Like nothing around him moves unless he allows it to.
His eyes move over my face once slowly. Then lower briefly.
“Morning,” I squeak out clearing my voice.
“Morning.”
His voice stays calm as always, but something about the way his gaze lingers half a second too long makes heat crawl slowly up my neck.
Lena and Paxton are already halfway into the living room arguing excitedly in sign about playground slides while Stryker steps inside carrying breakfast.
“Coffee,” he says, holding one cup toward me automatically. “Extra cream.”
“Thank you,” I respond gratefully, taking it and immediately taking a long sip.
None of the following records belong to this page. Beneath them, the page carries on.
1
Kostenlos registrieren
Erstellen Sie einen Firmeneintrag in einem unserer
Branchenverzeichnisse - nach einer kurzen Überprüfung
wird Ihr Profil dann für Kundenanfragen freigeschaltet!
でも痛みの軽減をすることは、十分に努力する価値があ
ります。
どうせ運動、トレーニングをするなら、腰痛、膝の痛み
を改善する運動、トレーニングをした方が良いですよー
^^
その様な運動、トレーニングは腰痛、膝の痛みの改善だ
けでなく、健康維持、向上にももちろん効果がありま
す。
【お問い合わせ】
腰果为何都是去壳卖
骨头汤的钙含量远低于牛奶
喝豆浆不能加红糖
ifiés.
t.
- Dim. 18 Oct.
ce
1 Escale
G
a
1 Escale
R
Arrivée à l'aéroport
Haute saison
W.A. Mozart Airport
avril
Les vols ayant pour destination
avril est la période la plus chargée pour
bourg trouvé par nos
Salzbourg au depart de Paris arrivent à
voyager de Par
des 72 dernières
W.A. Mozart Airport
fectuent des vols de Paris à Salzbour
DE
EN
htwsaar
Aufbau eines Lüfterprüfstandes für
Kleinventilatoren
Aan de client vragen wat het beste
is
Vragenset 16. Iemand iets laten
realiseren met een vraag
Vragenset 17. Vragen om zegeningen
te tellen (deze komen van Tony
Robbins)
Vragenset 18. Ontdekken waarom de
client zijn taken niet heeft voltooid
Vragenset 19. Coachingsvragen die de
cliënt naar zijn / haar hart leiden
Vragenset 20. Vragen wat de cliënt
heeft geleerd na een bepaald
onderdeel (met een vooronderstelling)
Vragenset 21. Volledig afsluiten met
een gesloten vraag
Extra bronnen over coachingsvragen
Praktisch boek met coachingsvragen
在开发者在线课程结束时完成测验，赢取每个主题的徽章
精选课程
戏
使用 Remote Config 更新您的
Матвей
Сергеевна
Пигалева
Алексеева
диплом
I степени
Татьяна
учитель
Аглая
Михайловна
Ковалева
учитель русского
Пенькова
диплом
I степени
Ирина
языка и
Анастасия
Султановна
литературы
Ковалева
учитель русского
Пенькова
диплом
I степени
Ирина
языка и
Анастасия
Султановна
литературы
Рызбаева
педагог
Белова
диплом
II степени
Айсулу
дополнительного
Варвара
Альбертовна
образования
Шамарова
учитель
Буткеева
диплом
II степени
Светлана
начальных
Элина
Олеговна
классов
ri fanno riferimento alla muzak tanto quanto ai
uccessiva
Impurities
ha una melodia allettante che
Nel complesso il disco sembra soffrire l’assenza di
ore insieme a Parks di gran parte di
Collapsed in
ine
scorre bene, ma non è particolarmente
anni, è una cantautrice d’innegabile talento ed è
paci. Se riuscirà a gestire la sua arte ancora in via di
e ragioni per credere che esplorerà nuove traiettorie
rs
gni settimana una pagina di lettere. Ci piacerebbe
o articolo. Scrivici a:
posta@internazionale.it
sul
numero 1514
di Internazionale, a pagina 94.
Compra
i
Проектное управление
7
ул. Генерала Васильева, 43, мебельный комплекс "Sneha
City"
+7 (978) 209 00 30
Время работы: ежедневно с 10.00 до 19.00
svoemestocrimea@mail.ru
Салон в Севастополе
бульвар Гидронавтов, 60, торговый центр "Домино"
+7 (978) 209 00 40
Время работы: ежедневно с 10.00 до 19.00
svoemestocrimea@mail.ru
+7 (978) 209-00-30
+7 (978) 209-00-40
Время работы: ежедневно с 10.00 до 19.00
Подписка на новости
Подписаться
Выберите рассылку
The kitchen fills quickly with movement after that. We’re eating muffins and drinking coffee, kids drinking juice. Paxton trying to explain playground plans to Lena using increasingly dramatic signs while she follows along with fierce concentration.
Stryker moves through the space easily like he belongs there already.
He pulls plates from cabinets without asking because he apparently remembers where I keep them from helping around the house so often lately.
At one point he notices me reaching for paper towels across the counter and simply hands them to me before I ask.
I’m buttering a muffin when I realize he already fixed the loose cabinet hinge near the sink sometime last week without mentioning it.
Tiny things. Constant tiny things. They all do that, disrupting my entire gravity.
We should race today, Paxton signs excitedly toward Lena.
Lena nods immediately. I am very fast now.
No you are not.
Yes I am.
No.
“Okay,” I interrupt out loud while signing simultaneously. Nobody breaks bones before lunch please.
Lena giggles.
Stryker watches the three of us quietly over his coffee cup for a second before asking me, “You eat yet?”
I blink at him. “I’m literally holding food.”
“You’ve taken two bites.”
“I hate that you notice things.”
“No you don’t.”
Annoyingly, he says it calmly enough that I can’t even argue properly. So I just do the mature thing and roll my eyes at him before taking a bite out of my baked delight.
The park sits on the far side of town near the elementary school and baseball fields. By the time we get there the weather has warmed enough that the playground is crowded without being overwhelming.
Paxton climbs out of the Subaru immediately while Lena waits more patiently beside Stryker near the curb.
He gets Paxton’s attention before signing carefully.
Stay where we can see you.
The signs are slower than Blade’s and rough around the edges still, but recognizable enough that Paxton’s face immediately brightens.
Okay!
Then both children take off toward the playground and I watch Stryker watching them.
“You packed enough food to survive a natural disaster,” I comment eventually while staring at the sheer amount of snacks appearing from his backpack.
“Our kids are bottomless pits.”
“That’s actually fair.”
He hands me a granola bar and I take it, mostly because I know he’ll notice if I don’t.
The morning settles into something strangely easy after that. The kids run between slides and climbing structures while Stryker and I follow slowly behind them. Sometimes we sit on benches while they play. Sometimes we walk the perimeter path together.
At one point Paxton gets frustrated trying to explain some complicated game to another little boy who clearly doesn’t understand him. Before I can even stand up, Lena steps directly into the conversation already translating with determined little hands while Paxton signs rapidly beside her.
The little boy nods immediately afterward. Problem solved. My chest aches unexpectedly watching it. Stryker notices.
“You okay?”
I nod too quickly. “Yeah.”
His eyes stay on me a second longer anyway.
Eventually he says quietly, “He’s doing good.”